Lena ripped the USB cable out of the port. The screen went dark. Then, a single green light blinked to life on the Tobii sensor bar—a light she had never seen before. It pulsed slowly, rhythmically, like a heartbeat.
Lena froze. Her hand was indeed hovering over the ESC key.
Lena disabled the eye tracking. She played with mouse and keyboard for an hour. The game was normal again. Boring, even. So she turned Tobii back on. tobii games
The boss continued, its voice growing warmer, more intimate. “Tobii isn’t just tracking your gaze, Lena. It’s tracking your interest. Your boredom. Your fear. You looked at the left side of the screen for 0.6 seconds longer during the last cutscene. Why? There was nothing there. Unless you were thinking about the window behind your monitor. The one that faces the street.”

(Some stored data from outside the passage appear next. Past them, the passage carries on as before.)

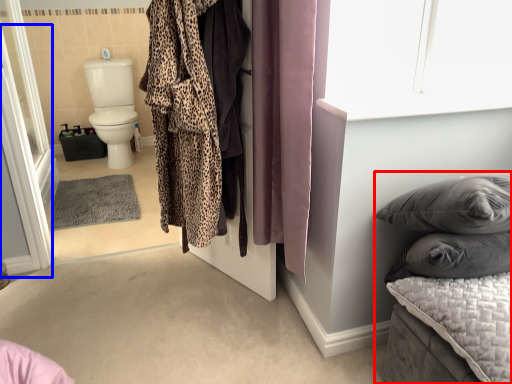 Question: Which object appears closest to the camera in this image, furniture (highlighted by a red box) or screen door (highlighted by a blue box)?

Choices:
 (A) furniture
 (B) screen door

Answer: (A) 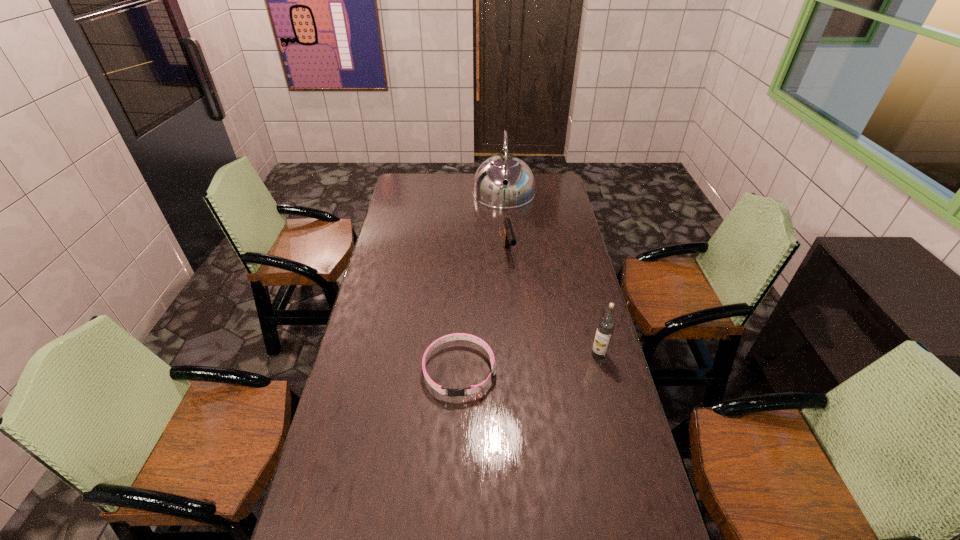 The image size is (960, 540). Identify the location of vacant spot on the desktop that is between the shortest object and the vodka and is positioned at the barrel of the third nearest object. (537, 362).

At what (x,y) coordinates should I click in order to perform the action: click on free spot on the desktop that is between the dog collar and the rightmost object and is positioned from the spout of the tallest object. Please return your answer as a coordinate pair (x, y). This screenshot has width=960, height=540. Looking at the image, I should click on (511, 365). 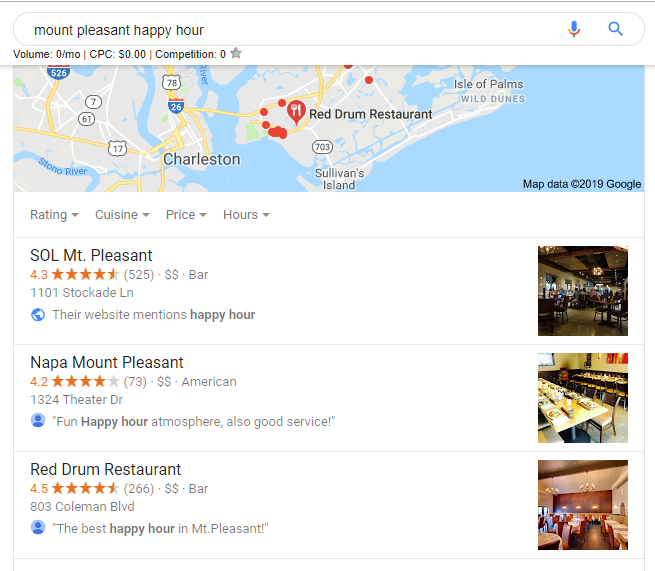 Locate an element on the screen. The height and width of the screenshot is (571, 655). table is located at coordinates (576, 417). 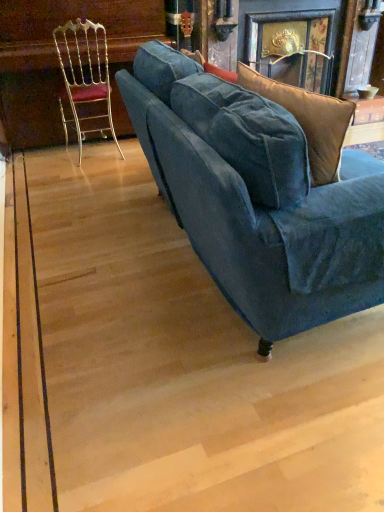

“I see you looking at the ‘Exit to Desktop’ button. You’re tired. Your right eye has a micro-saccade every 1.4 seconds—a tell. You’re lying to yourself. You won’t quit.” Lena ripped the USB cable out of the port
Desperate, she bought one.
She turned back to the screen. The boss was gone. In its place was a single line of text, rendered in her operating system’s default font, not the game’s: It pulsed slowly, rhythmically, like a heartbeat
GAZE_HISTORY_UPLOADED_TO_SERVER: YES PUPIL_DILATION_LAST_30_MIN: ABNORMAL (FEAR/DECEPTION) NEW MESSAGE FROM [UNKNOWN]: “Don’t uninstall. We’re already watching where you look when you think no one is.”